**Supplied records**
################

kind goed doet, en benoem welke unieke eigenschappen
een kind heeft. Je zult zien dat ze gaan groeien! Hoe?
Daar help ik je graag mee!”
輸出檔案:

################

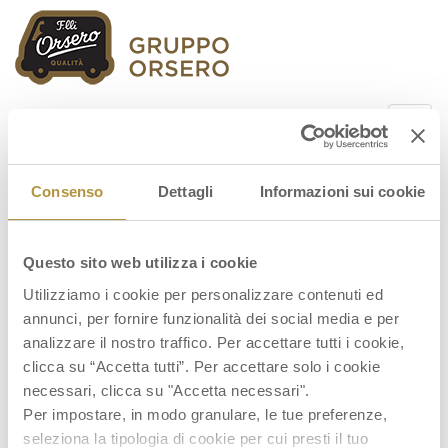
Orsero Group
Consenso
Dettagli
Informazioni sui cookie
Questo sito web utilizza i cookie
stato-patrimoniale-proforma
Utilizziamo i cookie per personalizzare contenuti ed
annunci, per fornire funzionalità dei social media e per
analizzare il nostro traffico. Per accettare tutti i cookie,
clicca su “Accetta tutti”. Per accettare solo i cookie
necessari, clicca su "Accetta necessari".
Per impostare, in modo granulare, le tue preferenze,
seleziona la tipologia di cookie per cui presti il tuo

################

**Aim of the exercise**
In the entries above, find the line holding "annunci, per fornire" and the line holding "seleziona la tipologia"; print both of them and every line between, exactly, and nothing else.

**Response**
annunci, per fornire funzionalità dei social media e per
analizzare il nostro traffico. Per accettare tutti i cookie,
clicca su “Accetta tutti”. Per accettare solo i cookie
necessari, clicca su "Accetta necessari".
Per impostare, in modo granulare, le tue preferenze,
seleziona la tipologia di cookie per cui presti il tuo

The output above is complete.